▶ PROMPT
Your task is to gather the lines below that hold the string "quarterback".
•••••
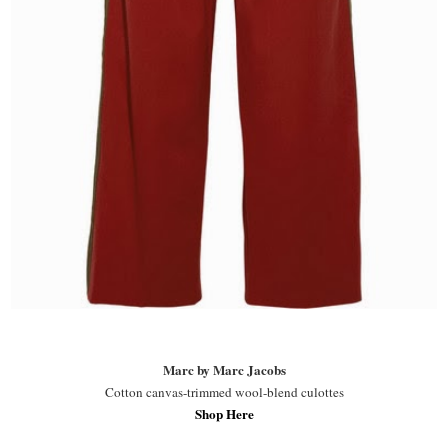
Marc by Marc Jacobs
Cotton canvas-trimmed wool-blend culottes
Shop Here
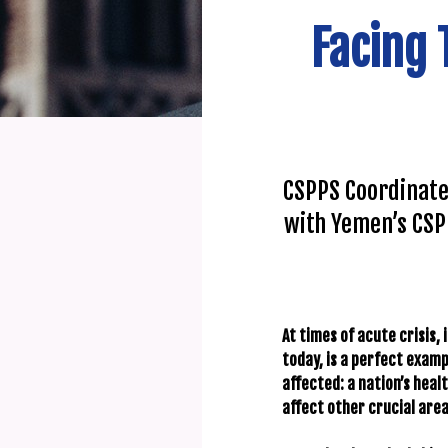
Facing 
CSPPS Coordinate
with Yemen’s CSP
At times of acute crisis, 
today, is a perfect examp
affected: a nation’s hea
affect other crucial areas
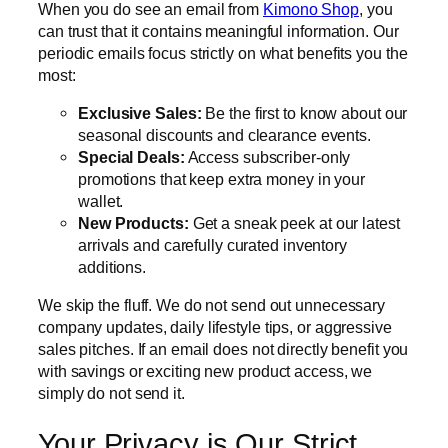
When you do see an email from
Kimono Shop
, you
can trust that it contains meaningful information. Our
periodic emails focus strictly on what benefits you the
most:
Exclusive Sales:
Be the first to know about our
seasonal discounts and clearance events.
Special Deals:
Access subscriber-only
promotions that keep extra money in your
wallet.
New Products:
Get a sneak peek at our latest
arrivals and carefully curated inventory
additions.
We skip the fluff. We do not send out unnecessary
company updates, daily lifestyle tips, or aggressive
sales pitches. If an email does not directly benefit you
with savings or exciting new product access, we
simply do not send it.
Your Privacy is Our Strict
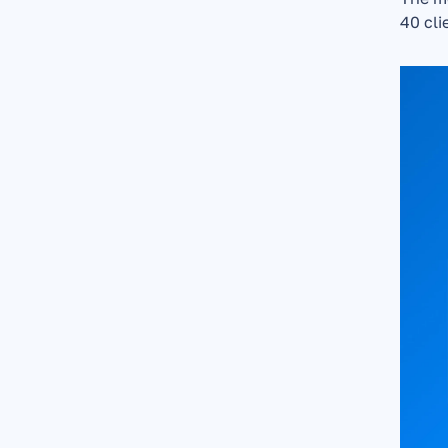
40 cli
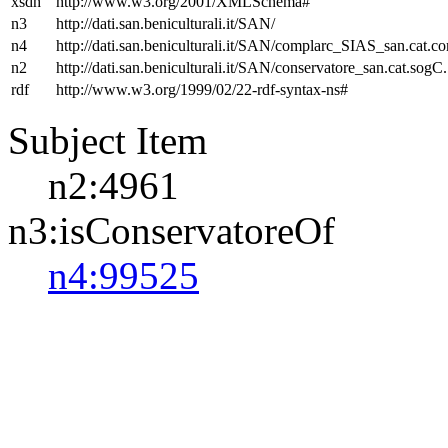
xsdh
http://www.w3.org/2001/XMLSchema#
n3
http://dati.san.beniculturali.it/SAN/
n4
http://dati.san.beniculturali.it/SAN/complarc_SIAS_san.cat.c
n2
http://dati.san.beniculturali.it/SAN/conservatore_san.cat.sogC.
rdf
http://www.w3.org/1999/02/22-rdf-syntax-ns#
Subject Item
n2:4961
n3:isConservatoreOf
n4:99525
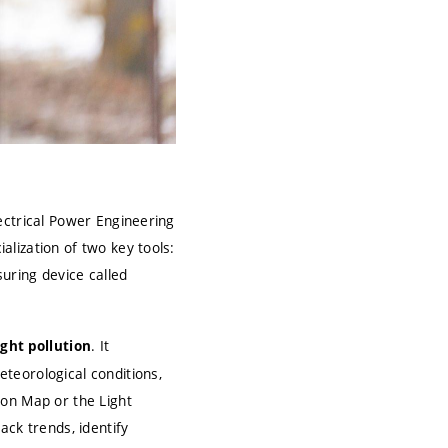
ctrical Power Engineering
lization of two key tools:
uring device called
. It
ight pollution
teorological conditions,
ion Map or the Light
ack trends, identify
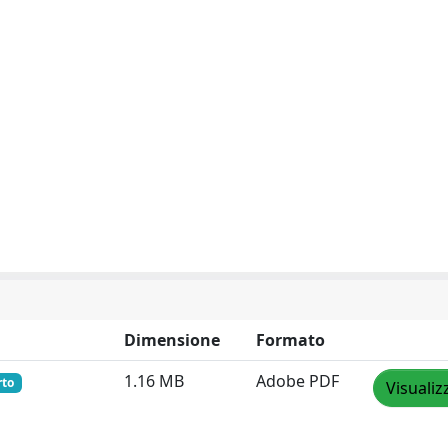
Dimensione
Formato
1.16 MB
Adobe PDF
rto
Visualiz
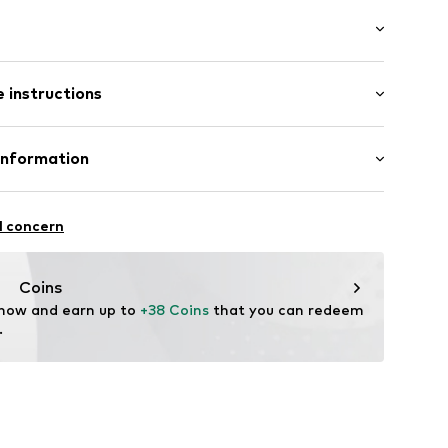
/Maxi
 instructions
e fit
-00707-0134
Cotton
Information
n: China
GmbH
6A
l concern
ear.com
Coins
 now and earn up to 
+38 Coins
 that you can redeem 
.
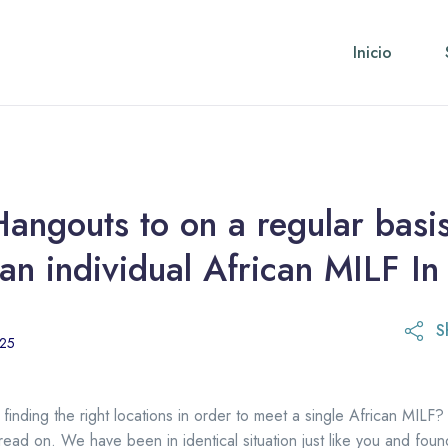
Inicio
angouts to on a regular basi
an individual African MILF I
S
21 de octubre de 2025
025
y finding the right locations in order to meet a single African MILF? 
 read on. We have been in identical situation just like you and foun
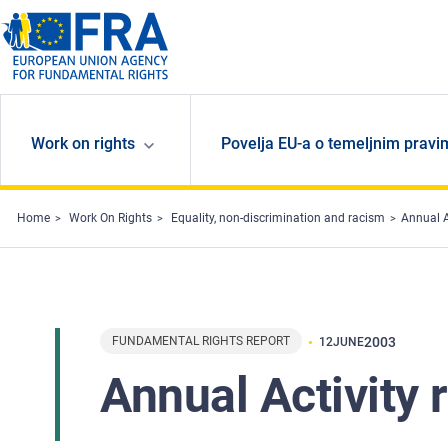
Skip to main content
Work on rights
Povelja EU-a o temeljnim pravi
Home
Work On Rights
Equality, non-discrimination and racism
Annual A
FUNDAMENTAL RIGHTS REPORT
2003
12
JUNE
Annual Activity 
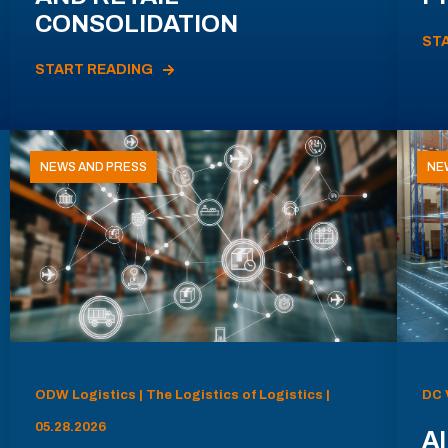
CONSOLIDATION
ST
START READING
NEWS AND PRESS
NE
ODW Logistics | The Logistics of Logistics |
DC 
05.28.2026
AI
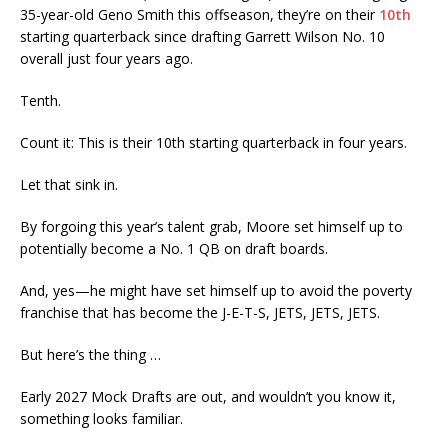
35-year-old Geno Smith this offseason, they’re on their
10th
starting quarterback since drafting Garrett Wilson No. 10
overall just four years ago.
Tenth.
Count it: This is their 10th starting quarterback in four years.
Let that sink in.
By forgoing this year’s talent grab, Moore set himself up to
potentially become a No. 1 QB on draft boards.
And, yes—he might have set himself up to avoid the poverty
franchise that has become the J-E-T-S, JETS, JETS, JETS.
But here’s the thing …
Early 2027 Mock Drafts are out, and wouldn’t you know it,
something looks familiar.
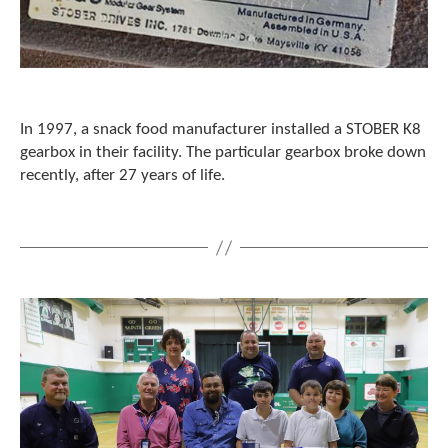
c
h
d
e
v
i
In 1997, a snack food manufacturer installed a STOBER K8
c
gearbox in their facility. The particular gearbox broke down
e
recently, after 27 years of life.
u
s
e
r
s
c
a
n
u
s
e
t
o
u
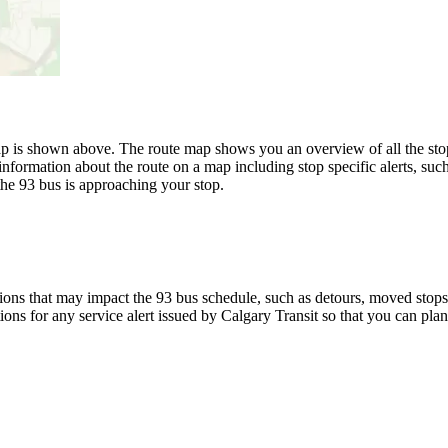
p is shown above. The route map shows you an overview of all the stops
information about the route on a map including stop specific alerts, suc
the 93 bus is approaching your stop.
ons that may impact the 93 bus schedule, such as detours, moved stops, 
ions for any service alert issued by Calgary Transit so that you can plan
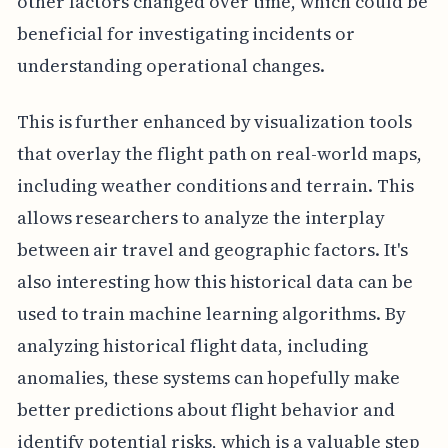
other factors changed over time, which could be
beneficial for investigating incidents or
understanding operational changes.
This is further enhanced by visualization tools
that overlay the flight path on real-world maps,
including weather conditions and terrain. This
allows researchers to analyze the interplay
between air travel and geographic factors. It's
also interesting how this historical data can be
used to train machine learning algorithms. By
analyzing historical flight data, including
anomalies, these systems can hopefully make
better predictions about flight behavior and
identify potential risks, which is a valuable step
•••••
▶ RESULT OF THIS EXERCISE
starting quarterback since drafting Garrett Wilson No. 10
Count it: This is their 10th starting quarterback in four years.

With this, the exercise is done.